Kill your ambition, mostly, but keep a small part of it hidden. You may need it one day, I don’t know yet. Ambition towards your craft, your work, is no small thing. And, of course, that is not what I mean. I mean worldly, monetary, social, and public ambition.
There was a time when these things were perhaps obtainable or even noble. Success for the artist or even the genius is a lottery ticket. (There are more geniuses toiling the gutter as there are in the ivory towers!) The modern man has too much to choose from. There is no consensus on good art, what art is, even among those who deftly create it.
Humans are going, now, through the annals of history, a long corridor of portraits, murals, poems, statues, stories, songs and plays, operas and film. And the modern humans, I may say the philistines, if it were only relegated to them, are trouncing through the hall with rotten produce—smearing what they can with moldy tomatoes, stabbing what they can with crusty rusted blades, tearing up all shreds of art from one dispensable theorem to the next. And within this hallway, we slink into our private rooms, with our own cults.
Culture, broadly speaking, has ended.
One cultural event can only be popular to the theoretical maximum of half. Whatever is popular to one half will only be hated by the other half. With one philosophy on art, what it should and should not be, all art is at stake. And perhaps, it should be. But one cannot make art this way; the opinions are wide and varied, and mostly irrelevant. It is enough to drive an artist loony. It is enough to make an artist simply want to sign a urinal. Seal his shit in a can. Tape a banana to a wall. To say to the philistine—nothing is good enough for you anyhow, besides da Vinci, so fuck you! If you like da Vinci so much, why not any words from you on him? Is it art or anti-art? Giving “art” a title is what did us in!
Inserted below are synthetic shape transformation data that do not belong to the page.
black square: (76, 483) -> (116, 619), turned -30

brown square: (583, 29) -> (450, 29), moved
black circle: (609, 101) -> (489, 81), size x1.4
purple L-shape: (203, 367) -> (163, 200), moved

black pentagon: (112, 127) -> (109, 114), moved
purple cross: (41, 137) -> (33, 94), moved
Recently, I wrote an essay, “Nero’s Violin”, graciously published by Poetic Outlaws, where I wrote on the treasures of the world going up in a blaze. Of course, the artist is Nero himself, still fiddling as Rome (the earth) burns mightily in the horizon. That is your ambition! Gone! Can’t be helped. So, what is all this ambition?
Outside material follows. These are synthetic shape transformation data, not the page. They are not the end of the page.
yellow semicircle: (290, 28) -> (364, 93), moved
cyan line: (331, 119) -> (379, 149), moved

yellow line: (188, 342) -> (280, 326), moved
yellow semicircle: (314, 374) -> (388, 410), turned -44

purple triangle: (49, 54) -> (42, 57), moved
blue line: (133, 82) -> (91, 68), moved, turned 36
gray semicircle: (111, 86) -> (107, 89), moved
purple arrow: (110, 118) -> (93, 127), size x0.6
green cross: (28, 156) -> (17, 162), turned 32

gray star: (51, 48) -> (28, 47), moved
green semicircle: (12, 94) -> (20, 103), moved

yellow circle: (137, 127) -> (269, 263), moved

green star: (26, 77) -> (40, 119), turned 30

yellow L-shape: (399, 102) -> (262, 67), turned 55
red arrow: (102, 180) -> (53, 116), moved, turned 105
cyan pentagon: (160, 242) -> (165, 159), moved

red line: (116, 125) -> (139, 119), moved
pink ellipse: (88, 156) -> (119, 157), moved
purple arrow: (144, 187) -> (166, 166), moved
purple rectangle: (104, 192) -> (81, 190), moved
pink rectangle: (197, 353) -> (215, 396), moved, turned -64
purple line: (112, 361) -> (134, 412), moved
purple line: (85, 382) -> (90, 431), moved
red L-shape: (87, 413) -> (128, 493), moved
The artist should say, in the year of 2024, that if I never sell a painting, never publish a poem, never sell a story, that I will be alright. If I am not alright, it is because I need to eat and keep an abode of some sort. That I should make enough to obtain the bare minimum and simply be, and that can be done in a variety of ways. Anything else is likely to be ego. I want to kill ambition. But to save a small slice, like I mentioned, for one day, when a new horizon emerges. I think not, but I will save a slice for myself—in case I am wrong about everything. This comes from the disastrous realization that mostly, what is ambitious, successful and popular are reflections of a civilization in decline.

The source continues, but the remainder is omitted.